__What to produce__: Exactly as they stand, repeat the lines from the one containing "n. Your chance to win! 🛠️" through the final line of the listing, both ends included, and nothing else; skip the pictures.

- Opening Delimiter -

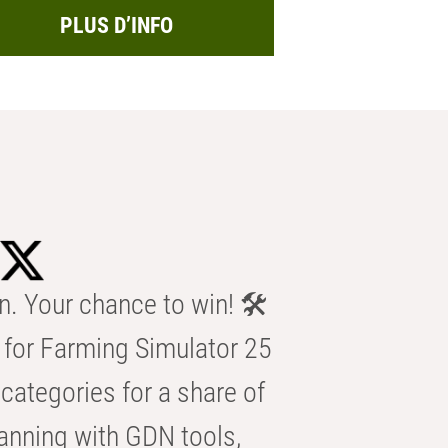
PLUS D’INFO
n. Your chance to win! 🛠️
for Farming Simulator 25
categories for a share of
anning with GDN tools,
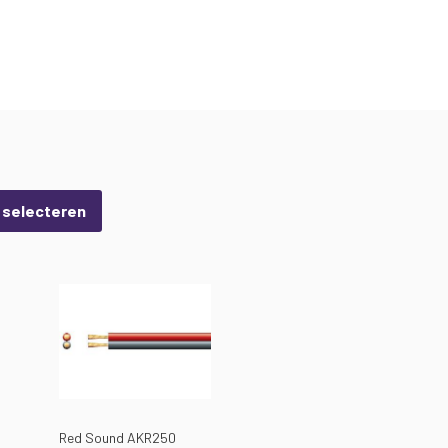
s selecteren
Red Sound AKR250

- Closing Delimiter -

__The answer__:
n. Your chance to win! 🛠️
for Farming Simulator 25
categories for a share of
anning with GDN tools,
s selecteren
Red Sound AKR250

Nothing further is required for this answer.